Data supplied —
******************************

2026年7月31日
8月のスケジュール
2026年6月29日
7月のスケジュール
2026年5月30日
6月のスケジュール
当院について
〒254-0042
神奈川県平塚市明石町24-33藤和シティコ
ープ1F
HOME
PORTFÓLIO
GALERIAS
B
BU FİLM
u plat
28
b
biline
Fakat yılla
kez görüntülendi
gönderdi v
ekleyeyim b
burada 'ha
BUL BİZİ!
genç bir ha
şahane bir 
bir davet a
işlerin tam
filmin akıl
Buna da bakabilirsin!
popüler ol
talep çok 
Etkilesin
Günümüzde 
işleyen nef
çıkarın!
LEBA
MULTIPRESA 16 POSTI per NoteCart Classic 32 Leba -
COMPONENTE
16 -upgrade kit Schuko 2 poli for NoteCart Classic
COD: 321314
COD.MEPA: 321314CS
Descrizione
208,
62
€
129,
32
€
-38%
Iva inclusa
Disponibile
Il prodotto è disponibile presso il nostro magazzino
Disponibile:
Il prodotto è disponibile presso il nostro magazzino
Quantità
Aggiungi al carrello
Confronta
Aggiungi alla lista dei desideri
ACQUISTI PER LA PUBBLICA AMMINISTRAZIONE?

******************************

Line by line, write out the whole listing exactly.

Solution to this problem —
2026年7月31日
8月のスケジュール
2026年6月29日
7月のスケジュール
2026年5月30日
6月のスケジュール
当院について
〒254-0042
神奈川県平塚市明石町24-33藤和シティコ
ープ1F
HOME
PORTFÓLIO
GALERIAS
B
BU FİLM
u plat
28
b
biline
Fakat yılla
kez görüntülendi
gönderdi v
ekleyeyim b
burada 'ha
BUL BİZİ!
genç bir ha
şahane bir 
bir davet a
işlerin tam
filmin akıl
Buna da bakabilirsin!
popüler ol
talep çok 
Etkilesin
Günümüzde 
işleyen nef
çıkarın!
LEBA
MULTIPRESA 16 POSTI per NoteCart Classic 32 Leba -
COMPONENTE
16 -upgrade kit Schuko 2 poli for NoteCart Classic
COD: 321314
COD.MEPA: 321314CS
Descrizione
208,
62
€
129,
32
€
-38%
Iva inclusa
Disponibile
Il prodotto è disponibile presso il nostro magazzino
Disponibile:
Il prodotto è disponibile presso il nostro magazzino
Quantità
Aggiungi al carrello
Confronta
Aggiungi alla lista dei desideri
ACQUISTI PER LA PUBBLICA AMMINISTRAZIONE?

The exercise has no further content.